Additionally I would consider renaming my output columns to something more meaningful if you're going to use it within an object. With those changes in place the query would look more like (of course, substitute your own terms for the "AS" clauses):
CREATE VIEW qry_desc_char as
SELECT
row_number() OVER (ORDER BY tbl_char.cid) AS id,
tbl_desc.iid_id AS iid_id,
tbl_desc.cid_id AS cid_id,
tbl_desc.cs AS a_better_name,
tbl_char.cid AS something_descriptive,
tbl_char.charname AS name
FROM tbl_desc,tbl_char
WHERE tbl_desc.cid_id = tbl_char.cid;
Once that is done, in Django your model could look like this:
class QryDescChar(models.Model):
iid_id = models.ForeignKey('WhateverIidIs', related_name='+',
db_column='iid_id', on_delete=models.DO_NOTHING)
cid_id = models.ForeignKey('WhateverCidIs', related_name='+',
db_column='cid_id', on_delete=models.DO_NOTHING)
a_better_name = models.CharField(max_length=10)
something_descriptive = models.IntegerField()
name = models.CharField(max_length=50)
class Meta:
managed = False
db_table = 'qry_desc_char'
You don't need the "_id" part on the end of the id column names, because you can declare the column name on the Django model with something more descriptive using the "db_column" argument as I did above (but here I only it to prevent Django from adding another "_id" to the end of cid_id and iid_id -- which added zero semantic value to your code). Also, note the "on_delete" argument. Django does its own thing when it comes to cascading deletes, and on an interesting data model you don't want this -- and when it comes to views you'll just get an error and an aborted transaction. Prior to Django 1.5 you have to patch it to make DO_NOTHING actually mean "do nothing" -- otherwise it will still try to (needlessly) query and collect all related objects before going through its delete cycle, and the query will fail, halting the entire operation.
Incidentally, I wrote an in-depth explanation of how to do this just the other day.

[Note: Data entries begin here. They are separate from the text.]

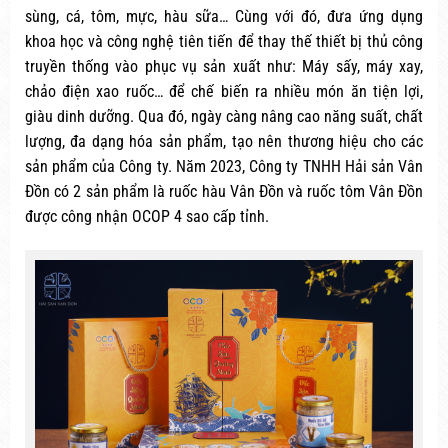
sùng, cá, tôm, mực, hàu sữa… Cùng với đó, đưa ứng dụng
khoa học và công nghệ tiên tiến để thay thế thiết bị thủ công
truyền thống vào phục vụ sản xuất như: Máy sấy, máy xay,
chảo điện xao ruốc… để chế biến ra nhiều món ăn tiện lợi,
giàu dinh dưỡng. Qua đó, ngày càng nâng cao năng suất, chất
lượng, đa dạng hóa sản phẩm, tạo nên thương hiệu cho các
sản phẩm của Công ty. Năm 2023, Công ty TNHH Hải sản Vân
Đồn có 2 sản phẩm là ruốc hàu Vân Đồn và ruốc tôm Vân Đồn
được công nhận OCOP 4 sao cấp tỉnh.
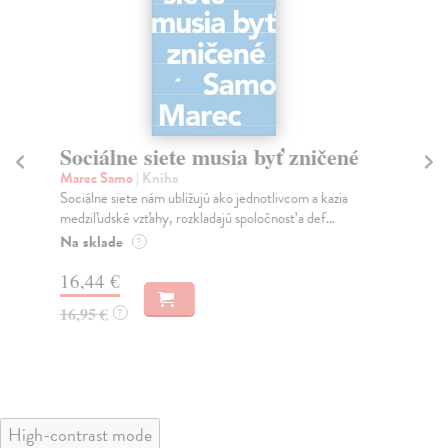
Sociálne siete musia byť zničené
S
K
Marec Samo
| Kniha
Sociálne siete nám ubližujú ako jednotlivcom a kazia
Mik
medziľudské vzťahy, rozkladajú spoločnosť a def...
Mon
o k
Na sklade
?
Na
16,44 €
23
16,95 €
?
24
High-contrast mode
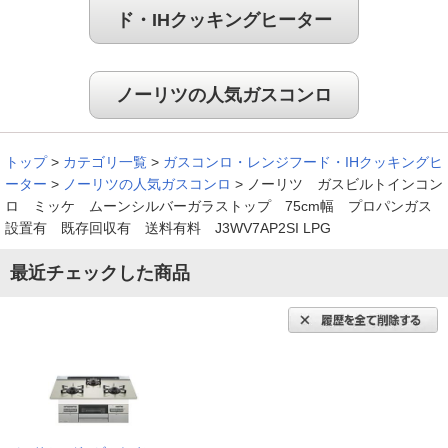
ド・IHクッキングヒーター
ノーリツの人気ガスコンロ
トップ
>
カテゴリ一覧
>
ガスコンロ・レンジフード・IHクッキングヒ
ーター
>
ノーリツの人気ガスコンロ
>
ノーリツ ガスビルトインコン
ロ ミッケ ムーンシルバーガラストップ 75cm幅 プロパンガス
設置有 既存回収有 送料有料 J3WV7AP2SI LPG
最近チェックした商品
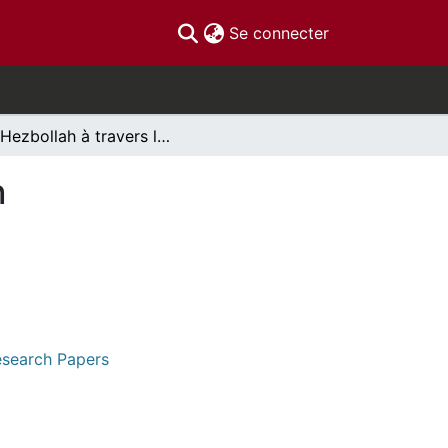
(current)
Se connecter
Le Hezbollah à travers les discours de Nassrallah
h
Research Papers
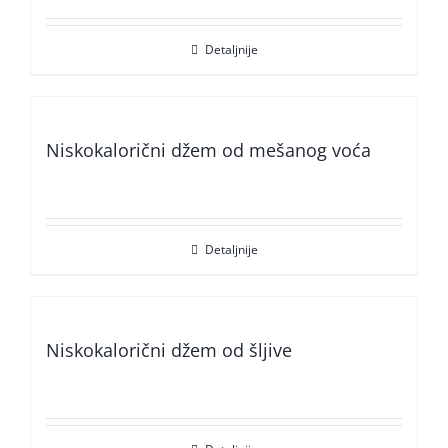
Detaljnije
Niskokalorični džem od mešanog voća
Detaljnije
Niskokalorični džem od šljive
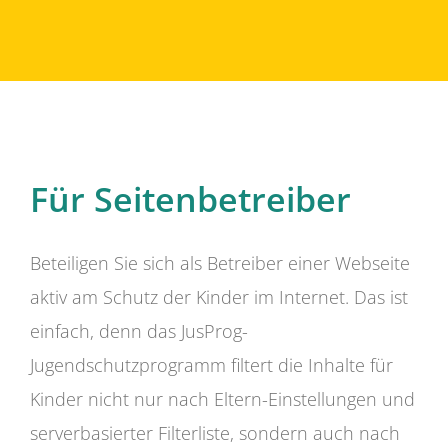
Für Seitenbetreiber
Beteiligen Sie sich als Betreiber einer Webseite
aktiv am Schutz der Kinder im Internet. Das ist
einfach, denn das JusProg-
Jugendschutzprogramm filtert die Inhalte für
Kinder nicht nur nach Eltern-Einstellungen und
serverbasierter Filterliste, sondern auch nach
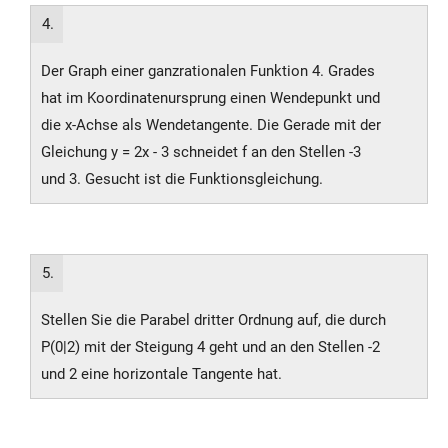
4.
Der Graph einer ganzrationalen Funktion 4. Grades
hat im Koordinatenursprung einen Wendepunkt und
die x-Achse als Wendetangente. Die Gerade mit der
Gleichung y = 2x - 3 schneidet f an den Stellen -3
und 3. Gesucht ist die Funktionsgleichung.
5.
Stellen Sie die Parabel dritter Ordnung auf, die durch
P(0|2) mit der Steigung 4 geht und an den Stellen -2
und 2 eine horizontale Tangente hat.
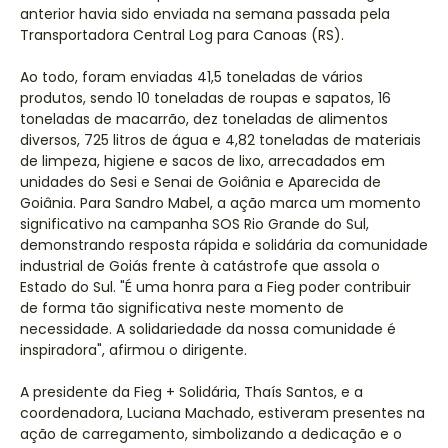
anterior havia sido enviada na semana passada pela
Transportadora Central Log para Canoas (RS).
Ao todo, foram enviadas 41,5 toneladas de vários
produtos, sendo 10 toneladas de roupas e sapatos, 16
toneladas de macarrão, dez toneladas de alimentos
diversos, 725 litros de água e 4,82 toneladas de materiais
de limpeza, higiene e sacos de lixo, arrecadados em
unidades do Sesi e Senai de Goiânia e Aparecida de
Goiânia. Para Sandro Mabel, a ação marca um momento
significativo na campanha SOS Rio Grande do Sul,
demonstrando resposta rápida e solidária da comunidade
industrial de Goiás frente à catástrofe que assola o
Estado do Sul. "É uma honra para a Fieg poder contribuir
de forma tão significativa neste momento de
necessidade. A solidariedade da nossa comunidade é
inspiradora", afirmou o dirigente.
A presidente da Fieg + Solidária, Thaís Santos, e a
coordenadora, Luciana Machado, estiveram presentes na
ação de carregamento, simbolizando a dedicação e o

You are trying to fetch records from a view. This is not correct as a view does not map to a model, a table maps to a model.
You should use Django ORM to fetch QryDescChar objects. Please note that Django ORM will fetch them directly from the table. You can consult Django docs for extra() and select_related() methods which will allow you to fetch related data (data you want to get from the other table) in different ways.